Comme le laissait entendre la file d’attente devant l’Institut du monde arabe, les visiteurs sont venus en nombre et fourmillent dès la première salle pour cette exposition consacrée au thème : « Chrétiens d’Orient, 2000 ans d’histoire » qui se déroule du 26 septembre au 14 janvier prochain. 

Le premier panneau présente l’exposition, évoque la longue histoire des églises orientales, la richesse de leurs liturgies et traditions. C’est un regard bienveillant qui est posé sur les premiers disciples du Christ. 

En face, un écran fait défiler l’extension des premières communautés chrétiennes, les trajets des voyages de Saint Paul, évoque les premiers conciles de l’Eglise naissante.

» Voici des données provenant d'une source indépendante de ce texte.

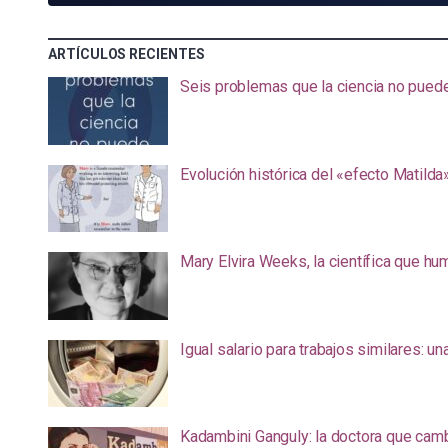
ARTÍCULOS RECIENTES
Seis problemas que la ciencia no pued
Evolución histórica del «efecto Matilda
Mary Elvira Weeks, la científica que hum
Igual salario para trabajos similares: u
Kadambini Ganguly: la doctora que camb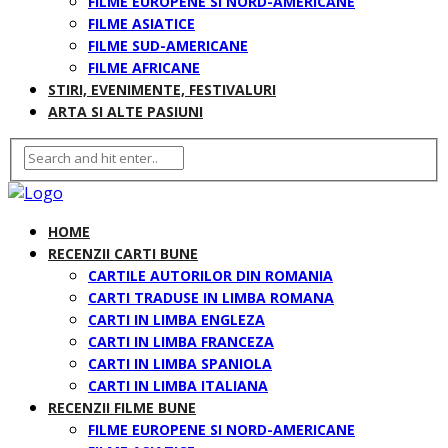
FILME EUROPENE SI NORD-AMERICANE
FILME ASIATICE
FILME SUD-AMERICANE
FILME AFRICANE
STIRI, EVENIMENTE, FESTIVALURI
ARTA SI ALTE PASIUNI
HOME
RECENZII CARTI BUNE
CARTILE AUTORILOR DIN ROMANIA
CARTI TRADUSE IN LIMBA ROMANA
CARTI IN LIMBA ENGLEZA
CARTI IN LIMBA FRANCEZA
CARTI IN LIMBA SPANIOLA
CARTI IN LIMBA ITALIANA
RECENZII FILME BUNE
FILME EUROPENE SI NORD-AMERICANE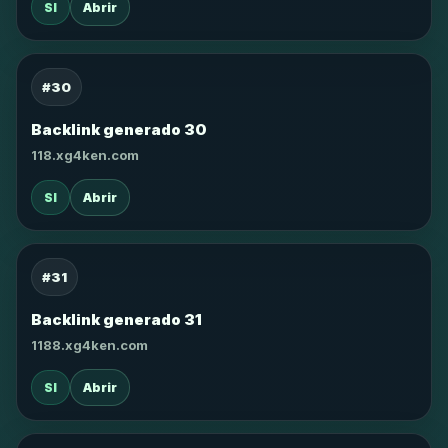
SI
Abrir
#30
Backlink generado 30
118.xg4ken.com
SI
Abrir
#31
Backlink generado 31
1188.xg4ken.com
SI
Abrir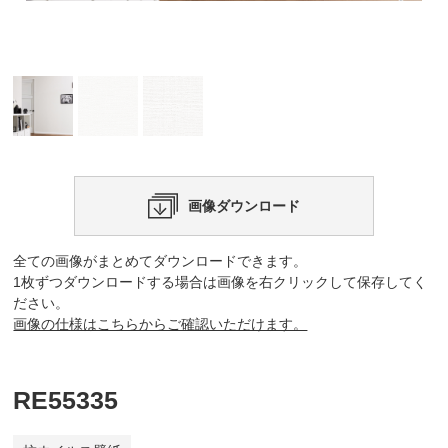
画像ダウンロード
全ての画像がまとめてダウンロードできます。
1枚ずつダウンロードする場合は画像を右クリックして保存してく
ださい。
画像の仕様はこちらからご確認いただけます。
RE55335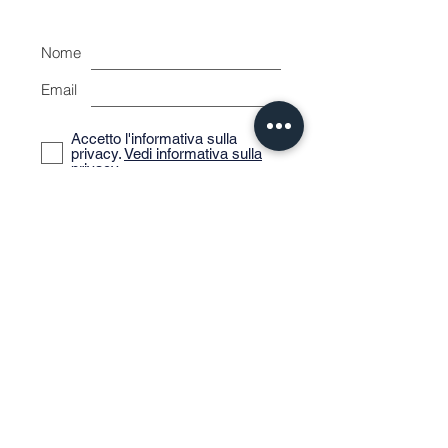
Nome
Email
Accetto l'informativa sulla
privacy.
Vedi informativa sulla
privacy
Iscriviti ora
Shape House
di Balloni Mirko
Via Martin Luther King n.9
Livorno 57128 Italia
P.IVA:
01865080491
C.F.: BLLMRK80A30E625Z
surfshapehouse@gmail.com
0039 320 1821423
+39 0586 515101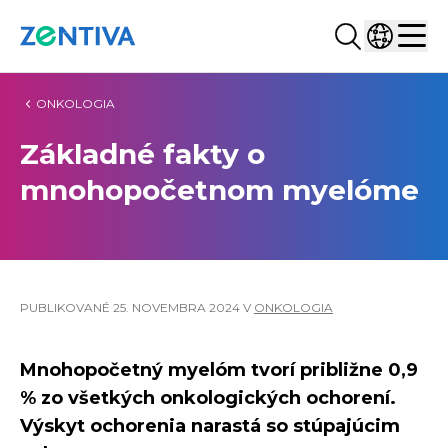
Hľadať...
Vyberte kr
Zentiva
Men
ONKOLOGIA
Základné fakty o
mnohopočetnom myelóme
PUBLIKOVANÉ
25. NOVEMBRA 2024
V
ONKOLOGIA
Mnohopočetný myelóm tvorí približne 0,9
% zo všetkých onkologických ochorení.
Výskyt ochorenia narastá so stúpajúcim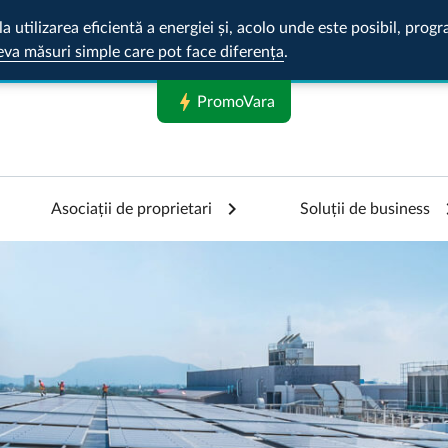
la utilizarea eficientă a energiei și, acolo unde este posibil, pr
eva măsuri simple care pot face diferența
.
bolt
PromoVara
Asociații de proprietari
Soluții de business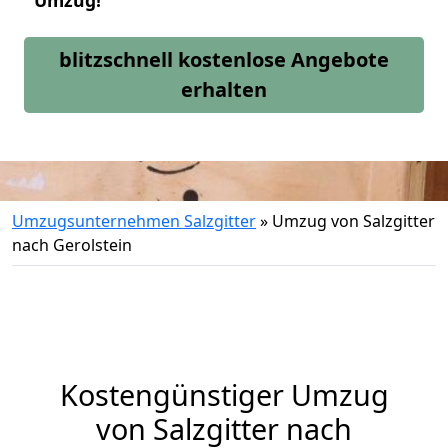
Umzug!
blitzschnell kostenlose Angebote
erhalten
Umzugsunternehmen Salzgitter
»
Umzug von Salzgitter
nach Gerolstein
Kostengünstiger Umzug
von Salzgitter nach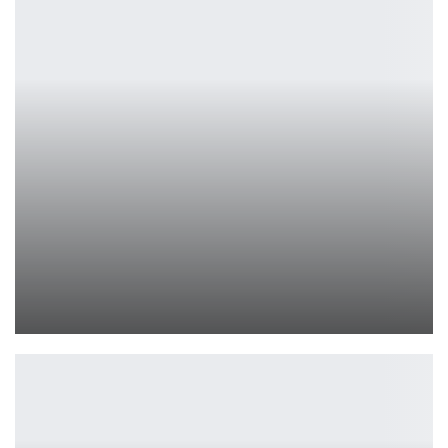
Косплей на клирика из ММОРПГ игры Ragnarok Online
Ирина Смолдырева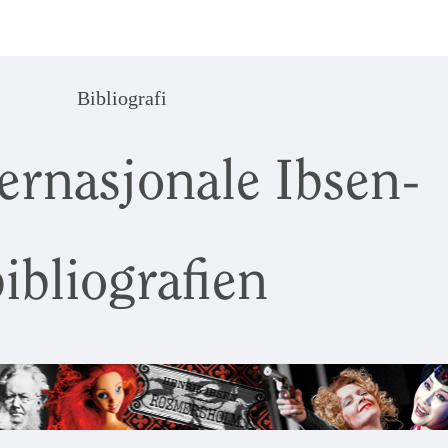
Bibliografi
ernasjonale Ibsen-
ibliografien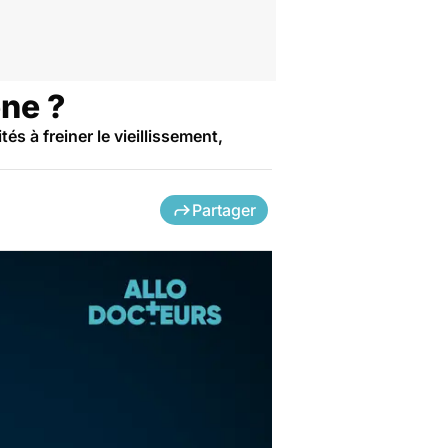
ène ?
s à freiner le vieillissement,
Partager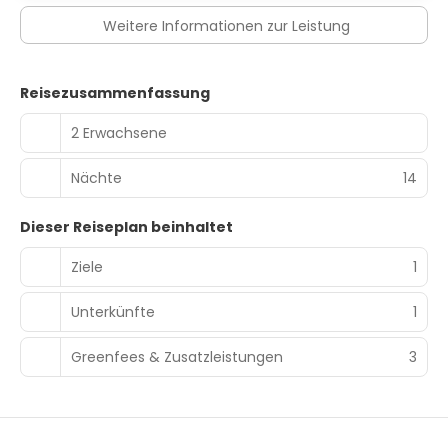
Weitere Informationen zur Leistung
Reisezusammenfassung
2 Erwachsene
Nächte
14
Dieser Reiseplan beinhaltet
Ziele
1
Unterkünfte
1
Greenfees & Zusatzleistungen
3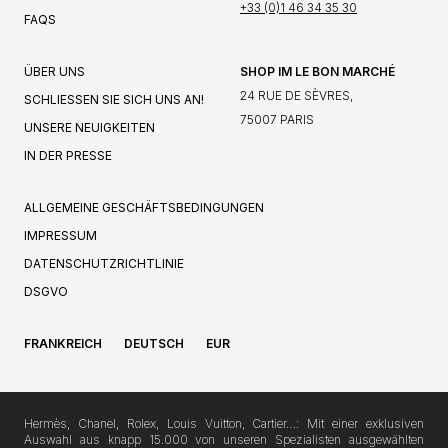
+33 (0)1 46 34 35 30
FAQS
ÜBER UNS
SHOP IM LE BON MARCHÉ
24 RUE DE SÈVRES,
SCHLIESSEN SIE SICH UNS AN!
75007 PARIS
UNSERE NEUIGKEITEN
IN DER PRESSE
ALLGEMEINE GESCHÄFTSBEDINGUNGEN
IMPRESSUM
DATENSCHUTZRICHTLINIE
DSGVO
FRANKREICH
DEUTSCH
EUR
Hermès, Chanel, Rolex, Louis Vuitton, Cartier…: Mit einer exklusiven
Auswahl aus knapp 15.000 von unseren Spezialisten ausgewählten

L’exposition suit un ordre chronologique, et chaque salle est consacrée à une époque donnée. 

On y évoque l’exil des chrétiens avec l’arrivée de l’Islam la taxe (djizia) qui est imposée à ceux qui restent, mais aussi les siècles de richesse et de coexistence pacifique, le temps difficile des croisades pour les chrétiens d’Orient, la chute de l’empire ottoman et les persécutions qui s’ensuivent, la participation au Nahda (النهضة), la renaissance du monde arabe au début du XVIIIème siècle. 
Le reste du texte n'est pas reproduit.